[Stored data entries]
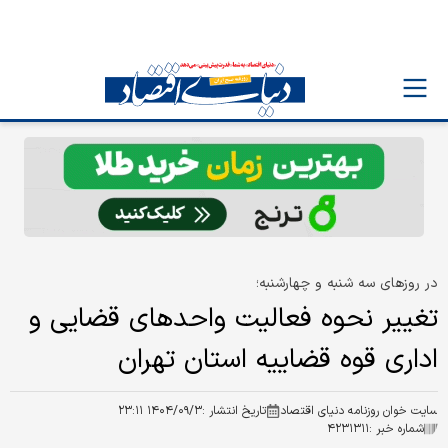
در روزهای سه شنبه و چهارشنبه؛
تغییر نحوه فعالیت واحدهای قضایی و
اداری قوه قضاییه استان تهران
سایت خوان روزنامه دنیای اقتصاد
تاریخ انتشار :
۱۴۰۴/۰۹/۳ ۲۳:۱۱
شماره خبر :
۴۲۳۱۳۱۱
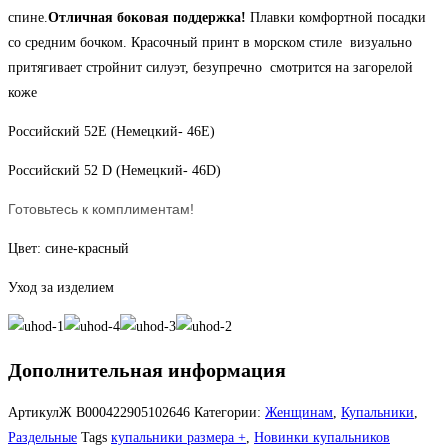
спине.
Отличная боковая поддержка!
Плавки комфортной посадки
со средним бочком. Красочный принт в морском стиле визуально
притягивает стройнит силуэт, безупречно смотрится на загорелой
коже
Российский 52Е (Немецкий- 46Е)
Российский 52 D (Немецкий- 46D)
Готовьтесь к комплиментам!
Цвет: сине-красный
Уход за изделием
Дополнительная информация
АртикулЖ
В000422905102646
Категории:
Женщинам
,
Купальники
,
Раздельные
Tags
купальники размера +
,
Новинки купальников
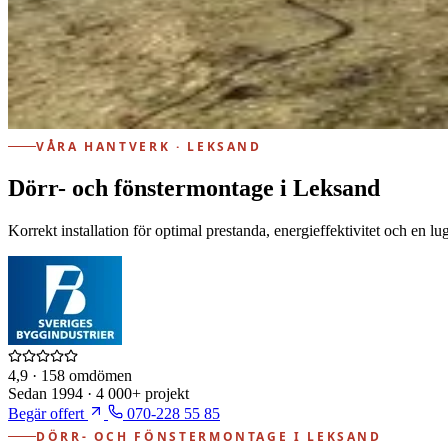
VÅRA HANTVERK · LEKSAND
Dörr- och fönstermontage i Leksand
Korrekt installation för optimal prestanda, energieffektivitet och en lu
4,9
· 158 omdömen
Sedan
1994
·
4 000+
projekt
Begär offert
070-228 55 85
DÖRR- OCH FÖNSTERMONTAGE I LEKSAND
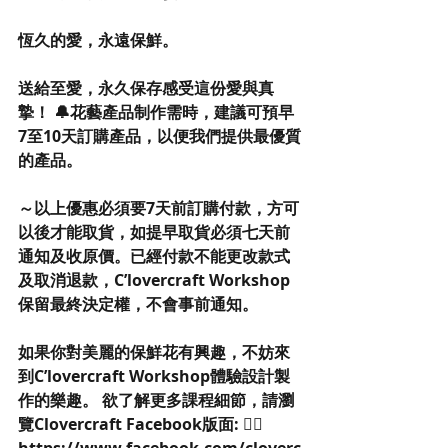
恆久的愛，永遠保鮮。
送給至愛，永久保存感受這份愛與真
摯！ 🔔花藝產品制作需時，建議可預早
7至10天訂購產品，以便我們提供最優質
的產品。
～以上優惠必須要7天前訂購付款，方可
以後才能取貨，如提早取貨必須七天前
通知及收原價。已經付款不能更改款式
及取消退款，C’lovercraft Workshop 
保留最終決定權，不會事前通知。
如果你對美麗的保鮮花有興趣，不妨來
到C’lovercraft Workshop體驗設計製
作的樂趣。 欲了解更多課程細節，請瀏
覽Clovercraft Facebook版面: 👉🏻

Work request: Every record above must be copied exactly; none of the pictures belong in the copy.

Exercise result:
در روزهای سه شنبه و چهارشنبه؛
تغییر نحوه فعالیت واحدهای قضایی و
اداری قوه قضاییه استان تهران
سایت خوان روزنامه دنیای اقتصاد
تاریخ انتشار :
۱۴۰۴/۰۹/۳ ۲۳:۱۱
شماره خبر :
۴۲۳۱۳۱۱
спине.
Отличная боковая поддержка!
Плавки комфортной посадки
со средним бочком. Красочный принт в морском стиле визуально
притягивает стройнит силуэт, безупречно смотрится на загорелой
коже
Российский 52Е (Немецкий- 46Е)
Российский 52 D (Немецкий- 46D)
Готовьтесь к комплиментам!
Цвет: сине-красный
Уход за изделием
Дополнительная информация
АртикулЖ
В000422905102646
Категории:
Женщинам
,
Купальники
,
Раздельные
Tags
купальники размера +
,
Новинки купальников
VÅRA HANTVERK · LEKSAND
Dörr- och fönstermontage i Leksand
Korrekt installation för optimal prestanda, energieffektivitet och en lu
4,9
· 158 omdömen
Sedan
1994
·
4 000+
projekt
Begär offert
070-228 55 85
DÖRR- OCH FÖNSTERMONTAGE I LEKSAND
恆久的愛，永遠保鮮。
送給至愛，永久保存感受這份愛與真
摯！ 🔔花藝產品制作需時，建議可預早
7至10天訂購產品，以便我們提供最優質
的產品。
～以上優惠必須要7天前訂購付款，方可
以後才能取貨，如提早取貨必須七天前
通知及收原價。已經付款不能更改款式
及取消退款，C’lovercraft Workshop 
保留最終決定權，不會事前通知。
如果你對美麗的保鮮花有興趣，不妨來
到C’lovercraft Workshop體驗設計製
作的樂趣。 欲了解更多課程細節，請瀏
覽Clovercraft Facebook版面: 👉🏻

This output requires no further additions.